Zelo continuait à me garder sous son aile. Il m’expliquait une foule de choses avec grand soin, mais je dois reconnaître qu’au bout d’un moment, mon attention avait considérablement diminué. On n’avait pas tant de choses à savoir dans la police… Alors que je rêvassais, écoutant Zelo d’une oreille distraite, je remarquai un mouvement lent au fond de la cavité ouverte par l’effondrement du tunnel. Une forme indistincte rampait dans notre direction. Mon sens de l’observation était intact. Je coupai la parole à Zelo d’un ton respectueux mais ferme.

– Patron, y’a un truc là.

J’avais dégainé mon arme et pointais ses trois canons dans la direction du mouvement.

– Tout doux, Ernesto, ne va pas tirer sans savoir sur qui ou sur quoi ! On n’est pas dans la police ici !

Zelo avait raison. L’équipe s’approcha prudemment pour découvrir que la forme rampante était un homme. Très amaigri, équipé d’un masque respiratoire rafistolé avec les moyens du bord, ce type avait tout l’air d’un naufragé. Bayek s’écria avec excitation que c’était un soussol !

– Regardez, dit-il, il est vêtu des restes d’une combinaison réglementaire ! C’est l’un des nôtres !
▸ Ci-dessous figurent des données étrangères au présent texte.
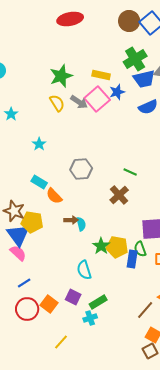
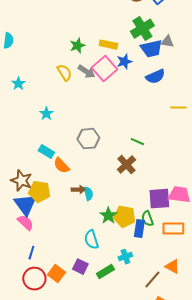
green star: (61, 76) -> (77, 46), moved, size x0.7
blue line: (24, 283) -> (31, 253), turned -40
cyan cross: (90, 318) -> (125, 257), moved

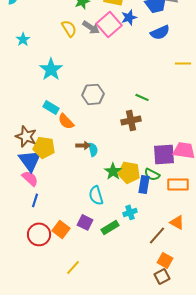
cyan star: (46, 114) -> (51, 69), size x1.6
brown cross: (126, 165) -> (131, 120), turned 30
green semicircle: (147, 219) -> (152, 174), turned -42
blue line: (31, 253) -> (35, 200), moved

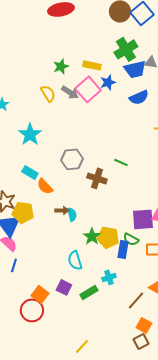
brown cross: (131, 120) -> (97, 178), moved, turned 30
red circle: (39, 234) -> (32, 310), moved
yellow line: (73, 267) -> (82, 346), moved

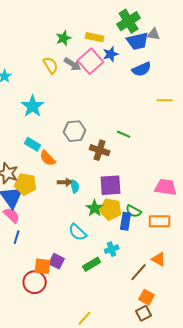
purple square: (143, 219) -> (111, 185), moved
cyan semicircle: (75, 260) -> (78, 232), turned -30
purple square: (64, 287) -> (57, 261), moved
orange square: (40, 294) -> (43, 266), turned -30

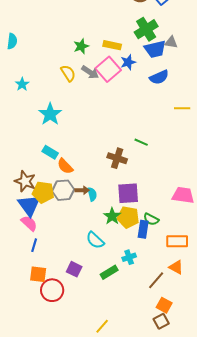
gray hexagon: (75, 131) -> (63, 190), moved
orange rectangle: (160, 221) -> (177, 241), moved
orange square: (43, 266) -> (38, 274), moved

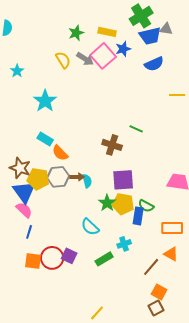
red circle: (52, 290) -> (52, 258), moved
C’était franchement stupéfiant ! Nous allongeâmes doucement l’homme sur une plaque de géoplastique. Il était affaibli à l’extrême. Lygor remplaça son masque abîmé par un équipement de secours et lui fit respirer le mélange de premier soin. Zelo piqua une crise lorsqu’il découvrit que Nex et Bayek faisaient des paris sur ses chances de survie. Coup de bol, il ne vit pas que j’étais sur le point de miser 3 crédits sur le gars.

En l’examinant, Nex trouva rapidement le médaillon de service du naufragé. Il était accroché à une chaîne passée autour de son cou. Elle lut à voix haute :

– Notre homme est un certain Phil Aspairt. Soussol du secteur C. Bon sang, ce gars est réellement un collègue ! Que lui est-il arrivé ?

Lygor s’avança vers le blessé.

– Je me souviens d’un type du secteur C porté disparu il y a environ six mois. Je me rappelle de son nom, car j’avais un copain d’école qui s’appelait comme lui. C’était sur Stellaris, un gros astéroïde de la ceinture extérieure. On faisait souvent les cons ensemble dans les chantiers d’extraction de minerai. Un jour, il est tombé dans le goulet d’admission d’un concasseur minier pendant une partie de cache-cache. Je ne l’ai jamais revu, mais j’ai quand même pu rapporter sa botte droite à sa mère. Son pied était resté dedans, c’est toujours mieux que rien n’est-ce pas ? C’était un bon copain, le gars Aspairt…

Comme il marquait une pause respectueuse à la mémoire de son ami, Zelo en profita pour reprendre la parole et donner ses ordres.

– On remonte la victime immédiatement. On laisse les hilotes continuer le travail ; ils remonteront seuls en surface grâce au système de localisation. Ça ne devrait pas poser de problème, car le réseau de balises est en assez bon état. Allez, les gars, on charge le collègue dans un transport et on file ! Nex, tu t’occupes de lui pendant le trajet ; Lygor, tu contactes la surface dès qu’on retrouve le réseau. En route.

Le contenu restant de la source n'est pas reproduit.